As Obama called on Congress to tackle comprehensive immigration reform in a speech Thursday afternoon, Inhofe told Newsmax in an exclusive interview that the president clearly is using border security as a bargaining chip to obtain amnesty for millions of illegal aliens residing in the United States.
That was the same charge made by Inhofe's friend and colleague, Arizona GOP Sen. John Kyl, who stirred controversy last week when he revealed a discussion in which Obama told him that taking action to secure the Mexican border "would remove the incentive for comprehensive immigration reform." The White House has denied Kyl's allegation.

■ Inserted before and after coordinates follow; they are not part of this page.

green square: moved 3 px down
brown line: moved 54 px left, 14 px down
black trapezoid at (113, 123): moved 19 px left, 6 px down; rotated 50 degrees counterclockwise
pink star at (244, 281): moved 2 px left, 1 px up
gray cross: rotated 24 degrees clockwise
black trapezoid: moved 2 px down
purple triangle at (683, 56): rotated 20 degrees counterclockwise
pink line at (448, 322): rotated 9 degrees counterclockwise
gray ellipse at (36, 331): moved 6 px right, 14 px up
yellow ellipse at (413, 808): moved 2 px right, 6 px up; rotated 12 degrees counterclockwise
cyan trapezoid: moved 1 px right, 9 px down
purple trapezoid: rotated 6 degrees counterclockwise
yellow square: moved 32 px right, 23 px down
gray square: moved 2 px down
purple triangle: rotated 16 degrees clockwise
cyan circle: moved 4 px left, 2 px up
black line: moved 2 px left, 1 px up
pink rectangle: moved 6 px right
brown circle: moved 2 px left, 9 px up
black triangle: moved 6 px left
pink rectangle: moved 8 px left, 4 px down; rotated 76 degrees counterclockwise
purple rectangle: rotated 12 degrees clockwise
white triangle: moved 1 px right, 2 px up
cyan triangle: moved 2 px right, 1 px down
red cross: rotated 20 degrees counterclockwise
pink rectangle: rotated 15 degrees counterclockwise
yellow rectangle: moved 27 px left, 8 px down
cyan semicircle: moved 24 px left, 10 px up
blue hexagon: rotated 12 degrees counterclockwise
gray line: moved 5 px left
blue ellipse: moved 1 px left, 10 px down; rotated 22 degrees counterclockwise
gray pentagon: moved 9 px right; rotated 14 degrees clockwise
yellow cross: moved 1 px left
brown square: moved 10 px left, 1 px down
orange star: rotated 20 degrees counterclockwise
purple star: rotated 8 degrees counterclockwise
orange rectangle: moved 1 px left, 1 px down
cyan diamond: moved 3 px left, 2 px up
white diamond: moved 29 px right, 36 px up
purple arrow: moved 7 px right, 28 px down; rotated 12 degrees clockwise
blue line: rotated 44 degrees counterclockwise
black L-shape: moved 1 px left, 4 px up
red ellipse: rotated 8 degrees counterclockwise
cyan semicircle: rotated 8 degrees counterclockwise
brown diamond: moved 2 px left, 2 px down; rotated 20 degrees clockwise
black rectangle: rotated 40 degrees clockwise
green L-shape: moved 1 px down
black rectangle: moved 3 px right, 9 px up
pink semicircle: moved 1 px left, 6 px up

Inhofe told Newsmax that he has total faith in Kyl's assertion because he "has never told a lie" in the almost 25 years he has known him.
Consequently, he places more confidence in Kyl's credibility than that of the White House.
Rumors in Congress suggest Obama will stop at nothing to achieve his goal of allowing millions of illegal immigrants to stay in the country, Inhofe said. The administration reportedly plans to use an executive order to circumvent Congress and block the deportation of millions of illegal immigrants.
Inhofe predicts the president will use his power to stop or delay the deportation of illegals to select a block of deportees — anywhere from 1,000 to 100,000 at a time — and prevent them from being sent home.
"This is just a way for them to accomplish their agenda in this way to allow them to do what they have failed to accomplish in the legislature," Inhofe says. "It's kind of the same they did unsuccessfully on the global warming and cap and trade.
"They tried to do it with the EPA and the Clean Air Act; they are trying to take everything over by the executive [branch]."
In his speech Thursday at American University in Washington, Obama seemed to suggest that border security isn't that important in passing immigration reform. In fact, he raised doubts that the border could be secured at all.
America's borders are "just too vast" for the immigration problem to be solved with fences and border patrols alone, Obama said. He also slammed Arizona's popular immigration law, which empowers police to arrest illegal aliens and has found majority support in polls across the country.
Obama took Republicans to task, in particular 11 GOP senators who supported recent efforts to improve the immigration system. He did not name any in particular but told his largely supportive audience at American University that those lawmakers had succumbed to the "pressures of partisanship and election-year politics."
In response, Kyl, one of the 11 Republican senators Obama alluded to, said he had a good reason for his position this time around.
"My constituents have said do everything you can to secure the border first," Kyl told Fox News Channel. "It's our job to secure the border, whether or not we end up passing so-called comprehensive immigration reform."
Regarding cap and trade, meanwhile, Inhofe tells Newsmax that he remains confident it is dead in the Senate and likely would be defeated even if the Democrats try bringing it up in a modified form during the lame-duck session following the midterms.
Nonetheless, Obama plans to do everything he can to get a carbon-emissions tax passed. He recently met with moderate-to-liberal GOP senators such as Olympia Snowe of Maine, seeking their backing for a restriction on CO2 emissions.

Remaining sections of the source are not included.